Goldman Sachs strategists remain bullish on Chinese equities but remain the favorites even amid low market performance. The mainland and offshore Chinese stocks will be up by roughly 20% per the projected benchmarks, which are still optimistic despite the ongoing markets.
Kinger Lau led the team in bringing sentiments on the recovery as an echo, which the group considers may happen by late Q1 2025 concerning sentiments and liquidity. In a recent note, the strategists noted that improving the tariff and policy fronts could help turn around the market, while the previous bullish outlook in November has not yet come to fruition.
Sectors recommended by Goldman Sachs
Government spending remains Goldman Sachs’ preferred benchmark for stocks connected to it, as do exporters profiting from the yuan depreciation and specific IT and infrastructure companies. These sectors are well-positioned for record shareholder returns and declining domestic interest rates.
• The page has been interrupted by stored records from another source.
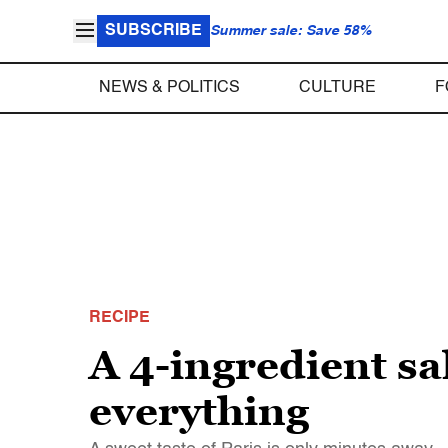
SUBSCRIBE
Summer sale: Save 58%
NEWS & POLITICS
CULTURE
F
RECIPE
A 4-ingredient sa
everything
They continue to favor Internet retailing, media, and healthcare sectors, considering them good potential expanders. Moreover, the bank has also moved consumer services into the overweight position, meaning more confidence has been placed in these sectors to provide returns.
Challenges facing Chinese stocks
However, Chinese stocks have had their fair share of adversities, Even with such optimistic outlooks. Since Goldman Sachs predicted in November that China’s MSCI index would rise by 20 % within one year, the index has fallen by about 10 percent. These factors, including a slowdown in economic growth, continually declining producer prices, and new tariffs imposed by the United States, have raised concerns and greatly negatively affected investors.
Goldman Sachs still well acknowledges these pressures. However, the firm believes that policy support at the right places and changing liquidity conditions will somewhat balance out these pressures. Such an outlook remains achievable in the long term based on the understanding that Chinese stocks will remain appealing to investors.
Broader market perspective
Goldman is not alone in its optimism; for instance, HSBC also sees China A50 stocks listed in Hong Kong as a growth story. HSBC analysts say continued favorable policies and positive economic outlooks should steady investor confidence in the coming months.
However, it has failed to deliver in the recent market situation, for which Goldman Sachs continues to hold its ground on its favorable outlook on Chinese equities as conditions on the external front improve. Emphasizing the development of certain growth sectors and the right policies demonstrates their belief in China’s capacity to cope with the ongoing economic drag.